INPUT RECORDS:
****

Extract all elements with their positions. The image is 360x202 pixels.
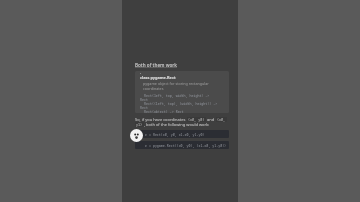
- staticText: , both of the following would work:: [144, 122, 210, 127]
- staticText: r = Rect(x0, y0, x1-x0, y1-y0): [145, 132, 205, 136]
- staticText: Rect: [140, 105, 148, 109]
- staticText: Rect((left, top), (width, height)) ->: [144, 101, 218, 105]
- staticText: (x0,: [217, 117, 226, 122]
- staticText: y1): [136, 122, 143, 127]
- staticText: Rect: [140, 97, 148, 101]
- staticText: Both of them work: [135, 62, 178, 68]
- staticText: Rect(object) -> Rect: [144, 109, 184, 113]
- button[interactable]: class pygame.Rect: [135, 71, 229, 113]
- staticText: Rect(left, top, width, height) ->: [144, 93, 210, 97]
- staticText: and: [206, 117, 216, 122]
- staticText: So, if you have coordinates: [135, 117, 187, 122]
- button[interactable]: Profile avatar: [130, 129, 143, 142]
- button[interactable]: r = pygame.Rect((x0, y0), (x1-x0, y1-y0)…: [135, 141, 229, 149]
- staticText: pygame object for storing rectangular co…: [143, 81, 209, 91]
- button[interactable]: r = Rect(x0, y0, x1-x0, y1-y0): [135, 130, 229, 138]
- staticText: class pygame.Rect: [140, 75, 176, 80]
- staticText: r = pygame.Rect((x0, y0), (x1-x0, y1-y0)…: [145, 143, 227, 147]
- staticText: (x0, y0): [188, 117, 205, 122]
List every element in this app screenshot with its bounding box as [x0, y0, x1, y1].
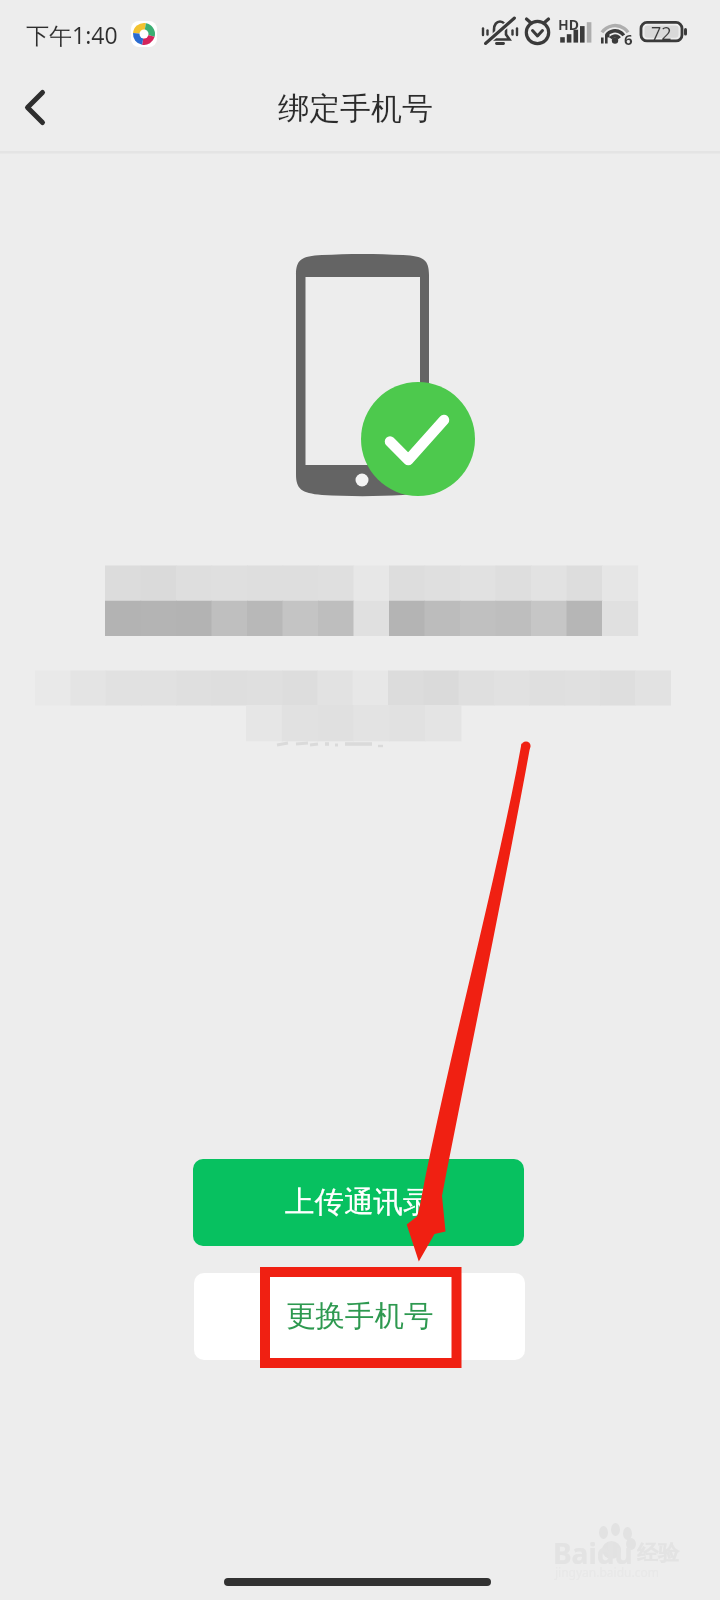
button[interactable]: 上传通讯录: [193, 1159, 524, 1246]
staticText: HD: [558, 15, 579, 34]
button[interactable]: 更换手机号: [194, 1273, 525, 1360]
staticText: 经验: [637, 1540, 679, 1566]
staticText: 6: [624, 29, 633, 49]
staticText: 更换手机号: [286, 1298, 434, 1335]
staticText: 72: [651, 21, 672, 46]
staticText: 上传通讯录: [285, 1184, 433, 1221]
staticText: Baidu: [553, 1534, 633, 1572]
staticText: 下午1:40: [26, 19, 118, 50]
staticText: 绑定手机号: [278, 89, 433, 128]
button[interactable]: Back: [0, 63, 88, 151]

****

WHAT NEEDS TO BE DONE:
What is the number of lines in the records that contain "width"? State that number alone.

FINISHED TASK:
2